**WHAT IS REQUIRED**:
In the data below, how many lines contain the string "some"? Give only the figure.

-------- RECORDS SUPPLIED

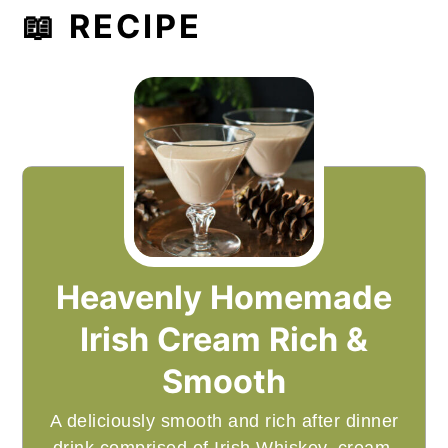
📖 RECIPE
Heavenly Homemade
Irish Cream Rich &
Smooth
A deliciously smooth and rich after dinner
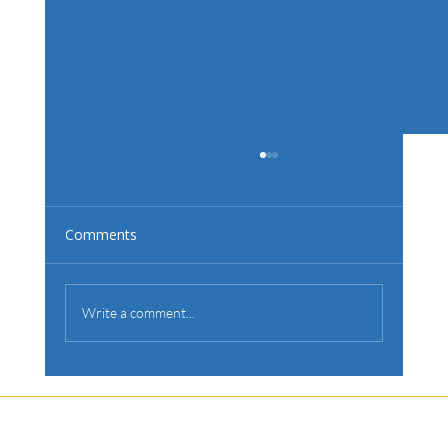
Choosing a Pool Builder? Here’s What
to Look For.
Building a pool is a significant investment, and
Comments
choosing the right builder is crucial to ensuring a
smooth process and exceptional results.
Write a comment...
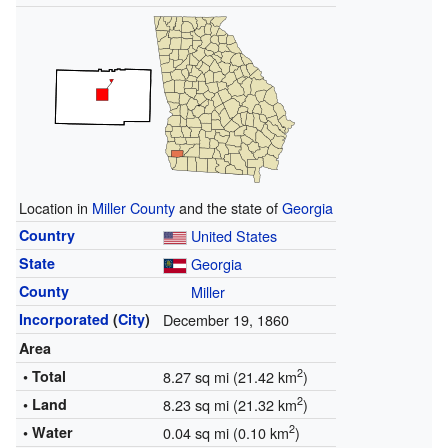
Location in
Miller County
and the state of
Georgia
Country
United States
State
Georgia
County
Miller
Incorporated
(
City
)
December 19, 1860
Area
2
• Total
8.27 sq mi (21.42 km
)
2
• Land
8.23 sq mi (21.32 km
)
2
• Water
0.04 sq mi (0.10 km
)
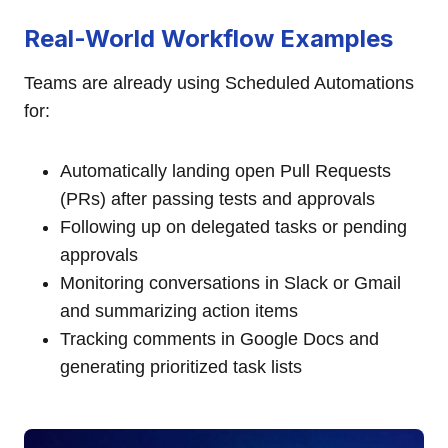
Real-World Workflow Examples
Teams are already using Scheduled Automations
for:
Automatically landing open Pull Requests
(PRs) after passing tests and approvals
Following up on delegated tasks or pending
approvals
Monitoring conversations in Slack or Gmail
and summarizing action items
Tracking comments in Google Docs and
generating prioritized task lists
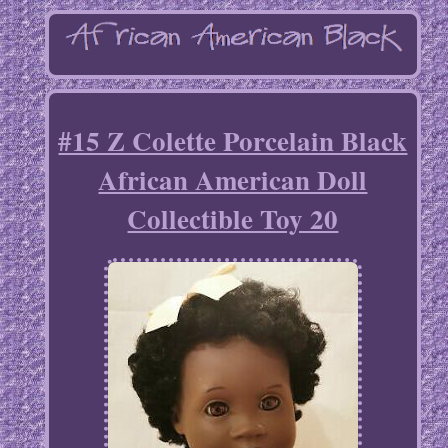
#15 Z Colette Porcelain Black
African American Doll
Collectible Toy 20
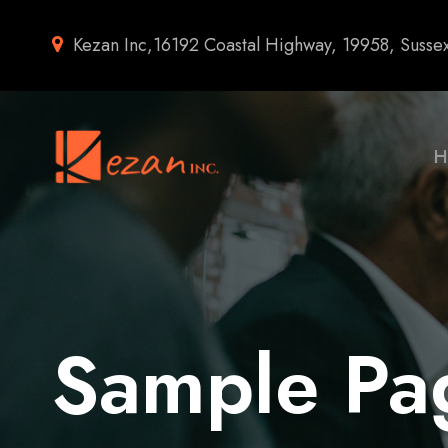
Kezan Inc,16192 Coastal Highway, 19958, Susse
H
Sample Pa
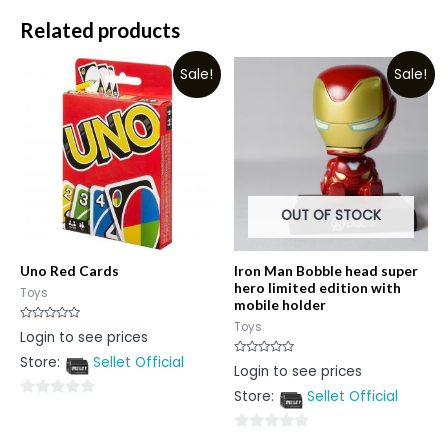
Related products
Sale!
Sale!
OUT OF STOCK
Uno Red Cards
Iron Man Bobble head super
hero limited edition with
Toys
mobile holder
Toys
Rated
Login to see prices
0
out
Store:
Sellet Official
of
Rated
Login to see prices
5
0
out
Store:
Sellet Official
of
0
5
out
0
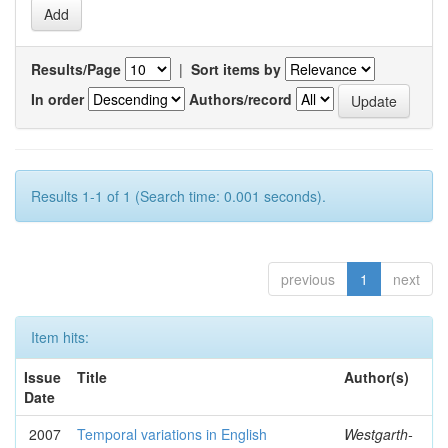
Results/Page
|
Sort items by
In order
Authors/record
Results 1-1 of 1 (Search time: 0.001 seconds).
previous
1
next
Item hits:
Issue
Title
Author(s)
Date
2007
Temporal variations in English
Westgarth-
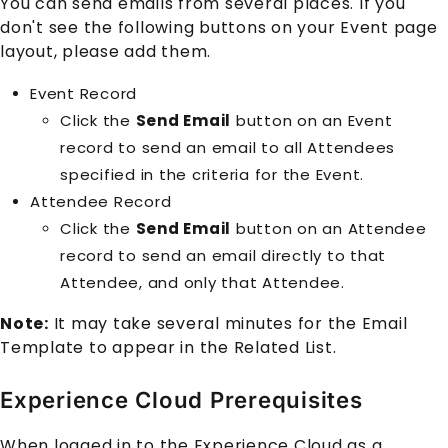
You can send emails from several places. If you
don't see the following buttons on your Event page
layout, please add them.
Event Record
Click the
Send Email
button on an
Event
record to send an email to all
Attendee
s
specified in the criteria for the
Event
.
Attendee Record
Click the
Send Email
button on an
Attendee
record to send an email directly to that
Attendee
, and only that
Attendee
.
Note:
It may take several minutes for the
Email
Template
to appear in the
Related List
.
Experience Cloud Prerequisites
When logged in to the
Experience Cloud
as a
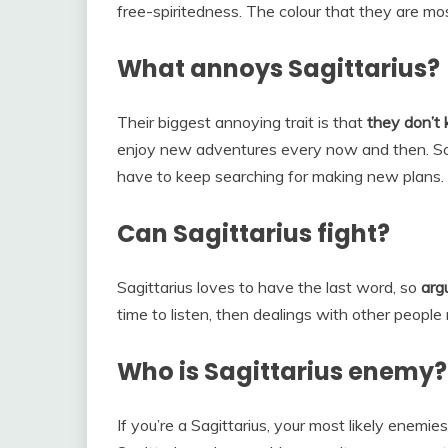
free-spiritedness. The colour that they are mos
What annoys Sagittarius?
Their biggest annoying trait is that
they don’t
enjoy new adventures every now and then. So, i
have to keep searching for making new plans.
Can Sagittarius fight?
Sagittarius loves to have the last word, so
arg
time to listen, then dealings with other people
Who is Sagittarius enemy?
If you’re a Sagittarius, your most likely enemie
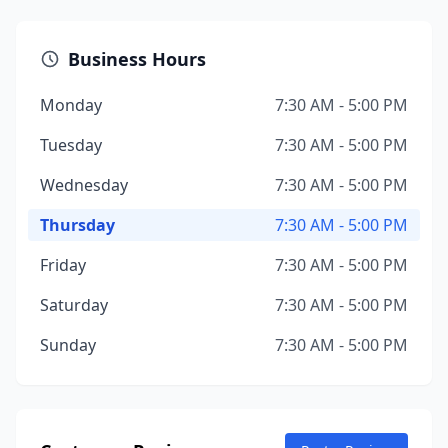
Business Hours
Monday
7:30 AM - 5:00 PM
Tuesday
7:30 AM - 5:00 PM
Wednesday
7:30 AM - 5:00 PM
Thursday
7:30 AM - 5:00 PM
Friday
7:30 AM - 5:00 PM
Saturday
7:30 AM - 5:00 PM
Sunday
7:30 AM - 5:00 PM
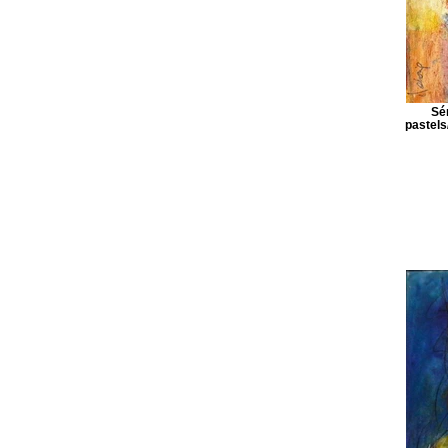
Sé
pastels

----------------
-------- RECORDS SUPPLIED

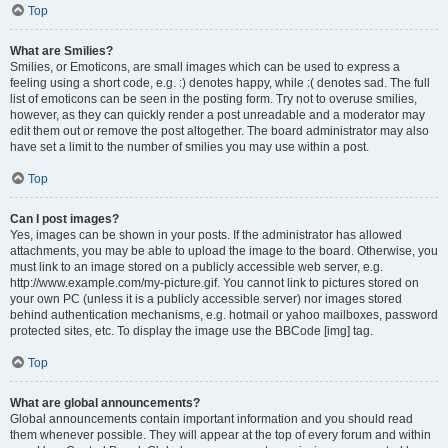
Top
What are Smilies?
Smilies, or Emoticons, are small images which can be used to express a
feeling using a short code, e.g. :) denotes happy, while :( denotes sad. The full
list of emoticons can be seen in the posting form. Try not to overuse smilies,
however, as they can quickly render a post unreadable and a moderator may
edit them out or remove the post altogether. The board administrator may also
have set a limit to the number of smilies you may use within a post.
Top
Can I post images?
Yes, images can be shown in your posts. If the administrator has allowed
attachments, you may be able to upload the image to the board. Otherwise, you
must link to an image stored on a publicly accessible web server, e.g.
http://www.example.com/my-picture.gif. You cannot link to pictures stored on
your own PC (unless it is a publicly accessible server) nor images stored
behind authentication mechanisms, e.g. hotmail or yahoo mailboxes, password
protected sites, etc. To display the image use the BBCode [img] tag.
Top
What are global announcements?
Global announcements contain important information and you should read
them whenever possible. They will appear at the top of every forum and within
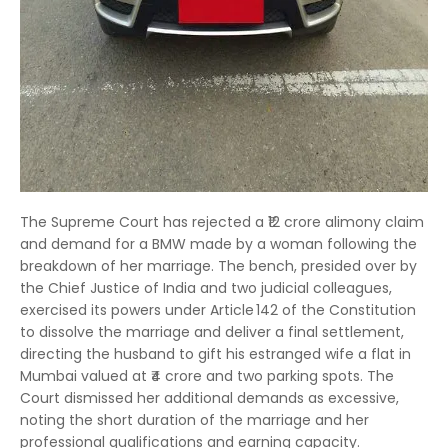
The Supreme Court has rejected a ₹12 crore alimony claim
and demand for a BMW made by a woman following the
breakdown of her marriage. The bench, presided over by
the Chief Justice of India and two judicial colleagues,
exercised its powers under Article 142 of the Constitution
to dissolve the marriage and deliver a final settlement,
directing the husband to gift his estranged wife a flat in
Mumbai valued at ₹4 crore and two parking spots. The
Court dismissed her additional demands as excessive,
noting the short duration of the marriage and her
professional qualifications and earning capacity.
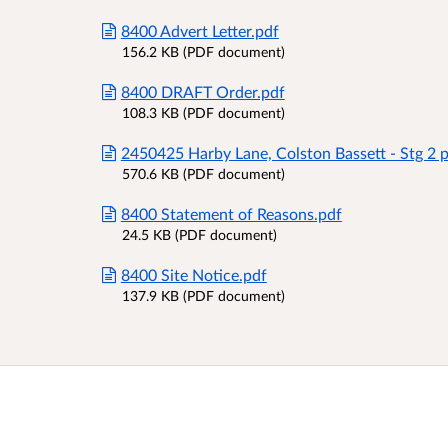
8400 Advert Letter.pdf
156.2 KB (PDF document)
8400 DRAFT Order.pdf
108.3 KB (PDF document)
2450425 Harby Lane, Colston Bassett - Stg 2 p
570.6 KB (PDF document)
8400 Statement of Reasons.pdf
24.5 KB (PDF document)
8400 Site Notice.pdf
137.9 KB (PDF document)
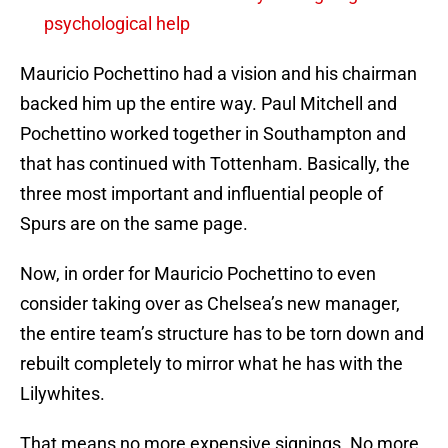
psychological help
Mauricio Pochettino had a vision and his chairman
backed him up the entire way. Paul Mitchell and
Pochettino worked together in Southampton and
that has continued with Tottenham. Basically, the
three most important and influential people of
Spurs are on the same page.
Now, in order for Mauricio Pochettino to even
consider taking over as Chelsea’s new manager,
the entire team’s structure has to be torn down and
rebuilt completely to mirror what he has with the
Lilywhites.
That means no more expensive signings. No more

----------------
-------- RECORDS SUPPLIED

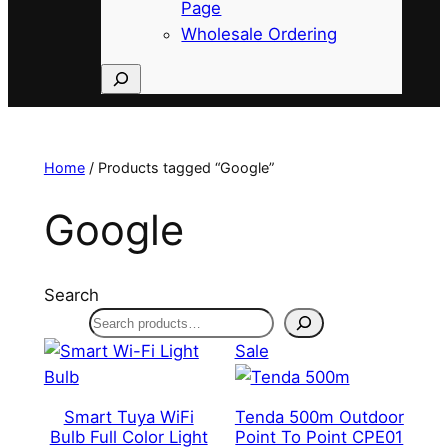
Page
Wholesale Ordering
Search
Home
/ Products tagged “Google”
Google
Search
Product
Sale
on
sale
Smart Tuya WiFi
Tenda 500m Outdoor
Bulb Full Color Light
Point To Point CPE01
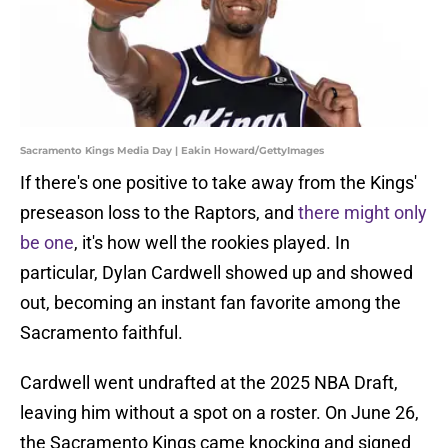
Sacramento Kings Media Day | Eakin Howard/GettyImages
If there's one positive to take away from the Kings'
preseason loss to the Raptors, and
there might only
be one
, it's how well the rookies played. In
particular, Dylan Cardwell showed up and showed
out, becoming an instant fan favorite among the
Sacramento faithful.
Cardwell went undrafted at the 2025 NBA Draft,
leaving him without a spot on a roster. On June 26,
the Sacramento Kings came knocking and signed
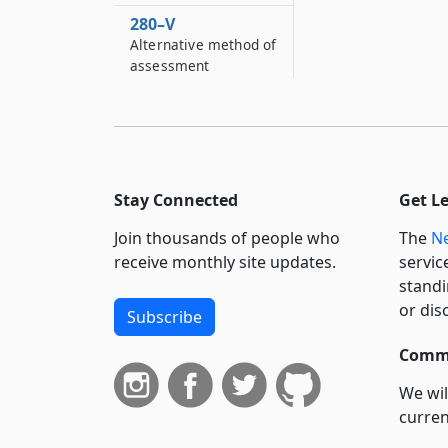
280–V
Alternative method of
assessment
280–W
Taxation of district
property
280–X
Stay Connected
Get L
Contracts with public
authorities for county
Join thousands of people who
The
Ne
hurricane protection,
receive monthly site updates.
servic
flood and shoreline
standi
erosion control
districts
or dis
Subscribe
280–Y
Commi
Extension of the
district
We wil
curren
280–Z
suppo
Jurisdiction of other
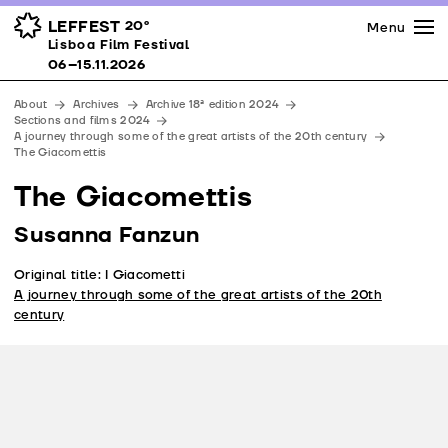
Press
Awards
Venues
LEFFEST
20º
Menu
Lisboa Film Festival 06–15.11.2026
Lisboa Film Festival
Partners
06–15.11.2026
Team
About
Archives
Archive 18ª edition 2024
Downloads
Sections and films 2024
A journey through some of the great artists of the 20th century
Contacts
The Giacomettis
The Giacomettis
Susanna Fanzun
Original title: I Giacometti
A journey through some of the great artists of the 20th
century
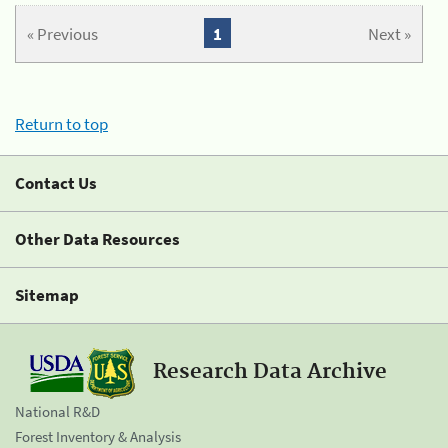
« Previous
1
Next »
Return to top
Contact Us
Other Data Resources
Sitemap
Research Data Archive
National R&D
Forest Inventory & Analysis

----------------

**EXPECTED OUTPUT**:
2